Complete temperature homogeneity
Using a modular design allows the hatchery manager to create sectional environments of 19,200 eggs in the incubator that can be controlled individually. “This is the only way to guarantee a homogeneous egg temperature in incubators containing more than 100,000 hatching eggs,” says Aangenendt. “Each modular section is supported by its own temperature, heating, cooling, humidification, and ventilation systems, which uniquely enable the incubation of batches of eggs from different flocks and different ages altogether in the same machine without losing performance and results.”

To ensure homogeneity in temperature throughout the whole incubator, Pas Reform invested in the design of its air distribution concept. Through using Computational Fluid Dynamics (CFD), routinely applied in the aerospace and automotive industry, it was demonstrated that the most effective method of exchanging energy, CO2/O2 and moisture in the incubator, is to use air pump blades that generate as many vortices with a specific dimension and intensity as possible. A mixing zone ensures complete air temperature homogeneity before air is drawn over the eggs. The mixed air vortices flow in parallel with the turning direction of the setter trolleys to make sure that air direction along the eggs changes constantly to maintain a homogeneous eggshell temperature. This new ‘Vortex™’ airflow principle has shown its value during research and practical field studies.

Metabolic feedback
The third feature of Pas Reform’s new hatchery technology is Adaptive Metabolic Feedback™. ”The computer software has been developed to ensure that the incubation environment meets the metabolic needs of each growing embryo during its development. With a focus on managing moisture and carbon dioxide, the software continually ‘reads’ the time-varying metabolism of a specific batch of embryos to adapt control parameters and fine-tune the incubator environment according to the embryo’s needs. Ultimately it maximises uniformity by optimising airflow, the evaporation of moisture, and air redistribution. It prevents an excessive inlet of both dry and cold fresh air to maximise temperature homogeneity, and custom controls relative humidity set points for variable egg weight loss at each stage of embryonic development,” explains Aangenendt.
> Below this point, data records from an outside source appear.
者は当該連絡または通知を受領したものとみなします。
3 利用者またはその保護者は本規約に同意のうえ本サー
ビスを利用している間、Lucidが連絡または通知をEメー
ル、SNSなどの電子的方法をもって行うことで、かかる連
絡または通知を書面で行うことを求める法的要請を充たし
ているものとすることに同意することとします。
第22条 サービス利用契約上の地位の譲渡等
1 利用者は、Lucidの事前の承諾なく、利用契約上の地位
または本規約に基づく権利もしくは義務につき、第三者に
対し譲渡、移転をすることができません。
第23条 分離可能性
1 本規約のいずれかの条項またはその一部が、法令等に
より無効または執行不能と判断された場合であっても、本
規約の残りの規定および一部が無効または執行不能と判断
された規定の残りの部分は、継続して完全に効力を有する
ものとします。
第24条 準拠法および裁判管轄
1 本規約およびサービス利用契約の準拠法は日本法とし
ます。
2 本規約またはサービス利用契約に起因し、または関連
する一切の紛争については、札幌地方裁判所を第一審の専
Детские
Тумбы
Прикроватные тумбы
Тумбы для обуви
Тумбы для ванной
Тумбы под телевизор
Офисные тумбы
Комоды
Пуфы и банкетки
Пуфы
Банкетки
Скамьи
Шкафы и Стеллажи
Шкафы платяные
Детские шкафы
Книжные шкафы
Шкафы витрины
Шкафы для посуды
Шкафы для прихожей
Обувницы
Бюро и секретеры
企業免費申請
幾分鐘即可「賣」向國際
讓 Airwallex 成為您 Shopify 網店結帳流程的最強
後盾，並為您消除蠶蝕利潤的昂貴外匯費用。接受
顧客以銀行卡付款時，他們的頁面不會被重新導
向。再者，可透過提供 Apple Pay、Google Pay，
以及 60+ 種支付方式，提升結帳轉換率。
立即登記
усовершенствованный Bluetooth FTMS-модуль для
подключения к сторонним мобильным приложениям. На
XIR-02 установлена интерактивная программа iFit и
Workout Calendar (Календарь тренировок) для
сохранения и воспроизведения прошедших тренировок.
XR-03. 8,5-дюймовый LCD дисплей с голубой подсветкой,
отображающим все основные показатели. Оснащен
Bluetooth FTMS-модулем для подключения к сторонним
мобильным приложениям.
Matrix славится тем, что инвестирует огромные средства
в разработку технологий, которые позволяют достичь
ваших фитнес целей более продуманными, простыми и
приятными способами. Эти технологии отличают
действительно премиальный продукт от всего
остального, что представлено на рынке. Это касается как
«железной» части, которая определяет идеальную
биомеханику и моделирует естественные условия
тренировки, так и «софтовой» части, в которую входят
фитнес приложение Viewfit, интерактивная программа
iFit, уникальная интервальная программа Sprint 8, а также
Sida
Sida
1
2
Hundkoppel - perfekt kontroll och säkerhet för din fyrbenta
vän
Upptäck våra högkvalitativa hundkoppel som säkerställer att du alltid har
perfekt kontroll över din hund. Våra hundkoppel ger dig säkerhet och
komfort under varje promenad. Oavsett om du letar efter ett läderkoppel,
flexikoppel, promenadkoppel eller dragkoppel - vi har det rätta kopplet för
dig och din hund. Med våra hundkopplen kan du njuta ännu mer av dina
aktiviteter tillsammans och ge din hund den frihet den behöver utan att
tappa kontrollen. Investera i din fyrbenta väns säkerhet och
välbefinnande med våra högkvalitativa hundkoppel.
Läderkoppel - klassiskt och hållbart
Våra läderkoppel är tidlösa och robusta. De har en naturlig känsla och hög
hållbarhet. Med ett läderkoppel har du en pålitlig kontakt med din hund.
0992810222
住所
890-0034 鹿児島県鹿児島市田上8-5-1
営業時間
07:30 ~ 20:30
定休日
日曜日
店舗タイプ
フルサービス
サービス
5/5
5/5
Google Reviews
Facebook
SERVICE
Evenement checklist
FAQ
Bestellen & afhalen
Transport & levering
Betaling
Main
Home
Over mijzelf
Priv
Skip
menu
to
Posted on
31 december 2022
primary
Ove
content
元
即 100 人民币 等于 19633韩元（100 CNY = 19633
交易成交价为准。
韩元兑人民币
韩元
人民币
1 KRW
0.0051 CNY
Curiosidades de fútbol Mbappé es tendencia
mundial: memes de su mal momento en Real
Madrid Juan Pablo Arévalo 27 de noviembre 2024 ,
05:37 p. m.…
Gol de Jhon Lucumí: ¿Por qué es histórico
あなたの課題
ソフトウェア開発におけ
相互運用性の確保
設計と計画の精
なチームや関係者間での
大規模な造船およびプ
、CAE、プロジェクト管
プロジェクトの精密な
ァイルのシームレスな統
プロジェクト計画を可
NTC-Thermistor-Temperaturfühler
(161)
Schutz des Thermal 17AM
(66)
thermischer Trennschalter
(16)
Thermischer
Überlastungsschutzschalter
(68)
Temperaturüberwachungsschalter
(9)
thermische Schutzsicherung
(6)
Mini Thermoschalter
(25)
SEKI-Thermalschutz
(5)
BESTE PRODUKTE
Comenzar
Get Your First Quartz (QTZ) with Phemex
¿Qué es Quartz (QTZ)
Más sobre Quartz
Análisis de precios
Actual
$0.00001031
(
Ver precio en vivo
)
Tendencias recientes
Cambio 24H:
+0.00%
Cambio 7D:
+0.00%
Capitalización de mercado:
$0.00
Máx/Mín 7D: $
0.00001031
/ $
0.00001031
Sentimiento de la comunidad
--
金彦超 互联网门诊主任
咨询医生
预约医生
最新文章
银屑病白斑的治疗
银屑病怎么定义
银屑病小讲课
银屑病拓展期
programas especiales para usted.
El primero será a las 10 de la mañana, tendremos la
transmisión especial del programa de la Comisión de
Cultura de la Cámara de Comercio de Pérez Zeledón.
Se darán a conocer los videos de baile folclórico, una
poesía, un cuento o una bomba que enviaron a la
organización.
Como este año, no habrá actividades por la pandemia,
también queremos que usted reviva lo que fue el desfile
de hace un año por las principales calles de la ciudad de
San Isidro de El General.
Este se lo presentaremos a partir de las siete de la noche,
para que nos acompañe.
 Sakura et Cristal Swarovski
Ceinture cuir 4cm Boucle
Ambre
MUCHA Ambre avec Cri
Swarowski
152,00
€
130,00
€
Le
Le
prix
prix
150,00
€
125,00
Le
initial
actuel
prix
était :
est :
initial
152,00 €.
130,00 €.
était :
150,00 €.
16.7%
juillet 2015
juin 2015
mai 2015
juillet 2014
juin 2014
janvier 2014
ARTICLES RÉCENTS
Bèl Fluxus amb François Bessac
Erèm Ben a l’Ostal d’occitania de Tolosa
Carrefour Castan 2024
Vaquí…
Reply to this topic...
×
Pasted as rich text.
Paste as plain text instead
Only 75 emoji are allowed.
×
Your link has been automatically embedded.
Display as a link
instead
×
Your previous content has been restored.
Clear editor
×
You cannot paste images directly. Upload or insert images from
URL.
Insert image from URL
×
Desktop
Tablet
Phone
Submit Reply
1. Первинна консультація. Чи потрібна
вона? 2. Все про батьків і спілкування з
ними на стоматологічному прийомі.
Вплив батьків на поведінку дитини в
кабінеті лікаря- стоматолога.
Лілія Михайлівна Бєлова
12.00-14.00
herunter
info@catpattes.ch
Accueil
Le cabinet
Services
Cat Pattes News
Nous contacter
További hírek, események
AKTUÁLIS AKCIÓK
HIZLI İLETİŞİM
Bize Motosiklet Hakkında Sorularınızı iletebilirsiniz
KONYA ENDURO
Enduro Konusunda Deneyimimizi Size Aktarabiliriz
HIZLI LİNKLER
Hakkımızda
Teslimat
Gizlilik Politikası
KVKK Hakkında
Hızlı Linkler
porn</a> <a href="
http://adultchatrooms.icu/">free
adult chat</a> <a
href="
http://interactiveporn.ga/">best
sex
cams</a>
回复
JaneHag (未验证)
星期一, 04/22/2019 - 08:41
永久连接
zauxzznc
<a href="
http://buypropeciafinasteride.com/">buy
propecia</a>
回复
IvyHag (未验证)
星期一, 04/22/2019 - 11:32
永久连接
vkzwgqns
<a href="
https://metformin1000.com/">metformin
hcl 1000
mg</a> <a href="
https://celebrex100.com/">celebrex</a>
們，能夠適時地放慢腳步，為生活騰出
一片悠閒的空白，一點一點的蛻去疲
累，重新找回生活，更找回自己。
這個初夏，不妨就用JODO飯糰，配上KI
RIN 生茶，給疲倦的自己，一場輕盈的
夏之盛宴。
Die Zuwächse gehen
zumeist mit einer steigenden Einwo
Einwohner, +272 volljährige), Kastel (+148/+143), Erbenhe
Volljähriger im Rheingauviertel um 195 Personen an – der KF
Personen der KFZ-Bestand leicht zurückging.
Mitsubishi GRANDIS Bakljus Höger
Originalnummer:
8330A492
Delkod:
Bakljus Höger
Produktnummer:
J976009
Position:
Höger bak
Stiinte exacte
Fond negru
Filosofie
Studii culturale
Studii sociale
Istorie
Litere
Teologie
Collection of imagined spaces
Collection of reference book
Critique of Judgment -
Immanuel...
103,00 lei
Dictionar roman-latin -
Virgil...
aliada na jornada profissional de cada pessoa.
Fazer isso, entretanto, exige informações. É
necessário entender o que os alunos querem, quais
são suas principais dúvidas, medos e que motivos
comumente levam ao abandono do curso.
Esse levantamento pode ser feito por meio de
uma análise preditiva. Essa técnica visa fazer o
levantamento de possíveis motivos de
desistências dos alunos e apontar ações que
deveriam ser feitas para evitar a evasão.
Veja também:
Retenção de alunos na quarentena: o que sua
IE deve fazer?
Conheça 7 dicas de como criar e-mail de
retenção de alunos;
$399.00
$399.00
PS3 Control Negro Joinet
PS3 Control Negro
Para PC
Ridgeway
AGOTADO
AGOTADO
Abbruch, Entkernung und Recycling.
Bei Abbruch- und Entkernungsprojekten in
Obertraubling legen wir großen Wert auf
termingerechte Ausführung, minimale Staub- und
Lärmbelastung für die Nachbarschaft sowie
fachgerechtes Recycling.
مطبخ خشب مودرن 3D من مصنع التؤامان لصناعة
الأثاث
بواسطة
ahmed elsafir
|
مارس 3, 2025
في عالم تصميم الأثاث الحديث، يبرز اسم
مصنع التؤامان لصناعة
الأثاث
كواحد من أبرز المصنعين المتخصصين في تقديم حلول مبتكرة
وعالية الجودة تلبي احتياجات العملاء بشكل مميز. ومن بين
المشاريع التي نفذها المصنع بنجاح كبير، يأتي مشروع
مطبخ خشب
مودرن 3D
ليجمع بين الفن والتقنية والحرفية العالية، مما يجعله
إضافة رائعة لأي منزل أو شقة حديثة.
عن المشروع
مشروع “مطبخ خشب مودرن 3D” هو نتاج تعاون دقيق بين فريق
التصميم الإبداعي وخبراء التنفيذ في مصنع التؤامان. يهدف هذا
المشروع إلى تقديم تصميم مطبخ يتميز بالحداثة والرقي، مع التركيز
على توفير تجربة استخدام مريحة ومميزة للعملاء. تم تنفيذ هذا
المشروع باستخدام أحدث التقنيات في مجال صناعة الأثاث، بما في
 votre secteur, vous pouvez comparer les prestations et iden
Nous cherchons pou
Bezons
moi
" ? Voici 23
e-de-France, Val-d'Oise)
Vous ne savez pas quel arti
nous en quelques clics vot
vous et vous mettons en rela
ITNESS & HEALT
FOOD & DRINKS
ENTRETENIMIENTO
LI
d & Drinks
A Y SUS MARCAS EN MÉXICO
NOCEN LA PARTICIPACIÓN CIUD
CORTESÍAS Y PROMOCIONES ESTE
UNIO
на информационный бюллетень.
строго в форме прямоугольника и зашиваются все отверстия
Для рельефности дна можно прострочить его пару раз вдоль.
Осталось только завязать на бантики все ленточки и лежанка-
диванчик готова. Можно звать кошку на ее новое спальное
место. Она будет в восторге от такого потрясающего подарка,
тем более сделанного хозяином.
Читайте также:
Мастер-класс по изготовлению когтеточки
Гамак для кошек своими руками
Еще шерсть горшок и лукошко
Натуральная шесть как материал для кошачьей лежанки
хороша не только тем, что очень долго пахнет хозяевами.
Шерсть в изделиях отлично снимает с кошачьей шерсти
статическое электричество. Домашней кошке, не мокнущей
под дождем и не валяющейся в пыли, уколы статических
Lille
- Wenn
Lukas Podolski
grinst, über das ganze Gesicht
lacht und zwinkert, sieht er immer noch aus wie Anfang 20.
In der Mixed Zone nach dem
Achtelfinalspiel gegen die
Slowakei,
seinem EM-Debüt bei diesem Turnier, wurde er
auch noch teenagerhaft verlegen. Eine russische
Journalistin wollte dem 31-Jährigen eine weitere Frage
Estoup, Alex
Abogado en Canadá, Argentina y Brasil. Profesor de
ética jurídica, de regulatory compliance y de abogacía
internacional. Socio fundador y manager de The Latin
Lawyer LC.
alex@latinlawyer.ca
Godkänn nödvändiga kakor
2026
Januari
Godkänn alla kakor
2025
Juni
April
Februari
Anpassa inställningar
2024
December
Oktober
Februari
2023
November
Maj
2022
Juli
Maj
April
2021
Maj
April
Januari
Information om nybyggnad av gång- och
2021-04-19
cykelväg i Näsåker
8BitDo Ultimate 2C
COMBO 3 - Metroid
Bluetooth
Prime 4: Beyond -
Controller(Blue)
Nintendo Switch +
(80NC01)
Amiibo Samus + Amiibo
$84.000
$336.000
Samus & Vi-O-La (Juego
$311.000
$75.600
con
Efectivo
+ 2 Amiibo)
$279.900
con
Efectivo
The combined use of these three features makes it possible to exchange energy, CO2/O2 and humidity without affecting homogeneous temperature around the eggs. This delivers significant advantages for the modern hatchery, including homogeneous egg temperature distribution in the maturation phase of incubation, says Aangenendt. Short, accurate stimuli in temperature for each of the embryos is possible, to deliver the benefits of Circadian incubation™ on hatchability, robustness, final body weight and feed conversion ratios of the broilers.